Installing HuggingFace to run LLMs
Users can use HuggingFace inside of a miniconda environment/jupyter notebook.
###Miniconda requires uses to be on a compute node. You can either use salloc (below) or start an OOD remote desktop session
###requests 2 cpus for 1 hour and 32 GB of memory on the devel partition
salloc --partition=devel --cpus-per-task=2 --time=1:00:00 --mem=32G ###requests 2 cpus for 1 hour and 32 GB of memory on the devel partition
module load miniconda
conda create --name huggingface python=3.11.* transformers accelerate tokenizers datasets jupyter jupyterlab
###need pytorch installed to use huggingface
conda activate huggingface
pip3 install torch torchvision torchaudio --index-url https://download.pytorch.org/whl/cu124
###load into jupyter notebook application on OOD
module reset
ycrc_conda_env.sh update
Interactive submissions
To run HuggingFace interactively, it is recommended to use our Jupyter Notebook application on Open on Demand. However, you could also run inside a python script with similar syntax For Ollama, using a terminal is the cleanest method to run an interactive session. The steps for running both methods are below:
###request compute node with GPU (add --Constraint=GPUTYPES if needed)

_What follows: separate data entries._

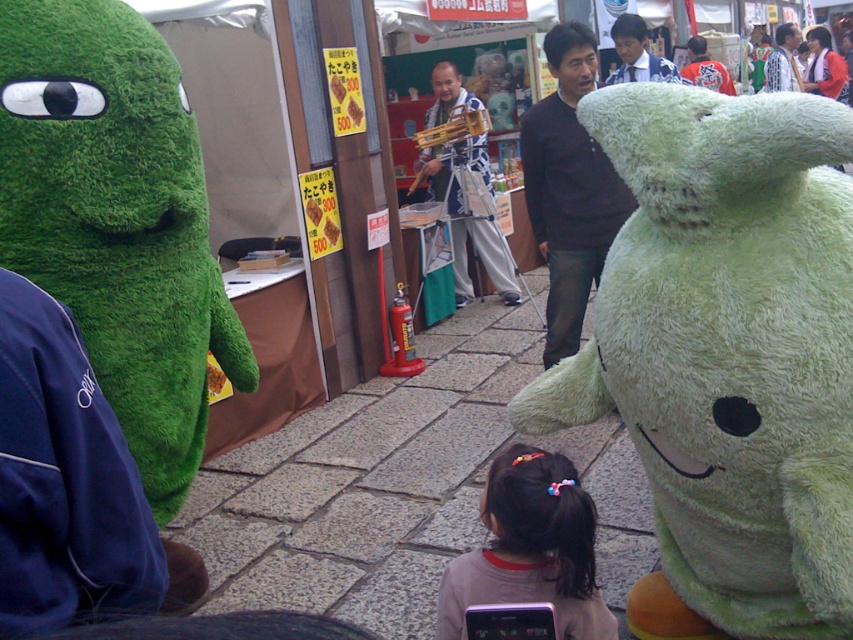 Question: Is green plush toy at center positioned before dark blue sweater at center?

Choices:
 (A) no
 (B) yes

Answer: (B)

Question: Which point appears farthest from the camera in this image?

Choices:
 (A) (550, 116)
 (B) (817, 74)

Answer: (B)

Question: Does green plush toy at center have a lesser width compared to white shirt at upper right?

Choices:
 (A) no
 (B) yes

Answer: (B)

Question: Which point is closer to the camera?

Choices:
 (A) blue and white striped apron at center
 (B) green plush toy at center
 (C) orange jersey at upper right

Answer: (B)

Question: Is blue and white striped apron at center wider than orange jersey at upper right?

Choices:
 (A) yes
 (B) no

Answer: (A)

Question: Among these points, which one is nearest to the camera?

Choices:
 (A) (688, 67)
 (B) (584, 252)
 (C) (825, 29)
 (D) (460, 144)

Answer: (B)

salloc --partition=gpu_devel --cpus-per-task=1 --time=4:00:00 --mem=5G --gpus=1
###load ollama module if it isn't loaded
module load ollama
####launch server to access models. The & symbol causes the server to run in the background of the allocated node
ollama serve&
#####hit enter to proceed for more input
###run model of interest, replace llama3.2:3b with model of interest
ollama run llama3.2:3b
###enter prompts
why is the sky blue?
###request an OOD session using Jupyter notebook using these steps:
1. Click the first dropdown box (Environment Setup) and select your conda environment with HuggingFace installed. If you can't find it, please refer to the installation instructions above.
2. Under Partitions, select GPU_devel
3. If specific GPUs are needed, check the box, select check the box to view more options, and enter your constraint command under Additional job options
4. Click launch session
At this point, you should now have a running session in OOD. You can then open your notebook and start a new script and load your model like so:
###inside the notebook
####import necessary python functions
from transformers import pipeline, AutoModelForCausalLLM, AutoTokenizer
###set tokenizer and model to download LLM, can replace distilgpt2 with preferred model
tokenizer = AutoTokenizer.from_pretrained("distilgpt2")
model = AutoModelForCausalLM.from_pretrained("distilgpt2")
###specify task for LLM model, in this case, we are generating text
generator = pipeline(task="text-generation", model=model, tokenizer=tokenizer)
# Use model to generate text
generator("Three Rings for the Elven-kings under the sky, Seven for the Dwarf-lords in their halls of stone")
Batch submissions
Once your research is ready for batch submissions, there are only some small modifications required to convert your process.
For HuggingFace, you can employ a method called papermill under the header of Command-Line Execution of Jupyter Notebooks.
For Ollama, you can submit an inference request like so:
#######launch the ollama server, the & tells it to run in the background, allowing the script to continue
module reset
module load ollama
ollama serve &
######make slurm wait 10 seconds before advancing in the script, this gives the necessary time to launch the LLM server
######this time may need updating for larger models, llama 3.3:70b requires 60 seconds for example
sleep 10
######runs the LLM model 3.1 with the prompt, why is the sky blue and passes the response into a file called response.txt
ollama run llama3.1 why is the sky blue > response.txt
For Ollama, it is necessary to output the prompts response into a separate file because Slurm is unable to convert some of the symbols that are outputted in the traditional .out file from a batch submission.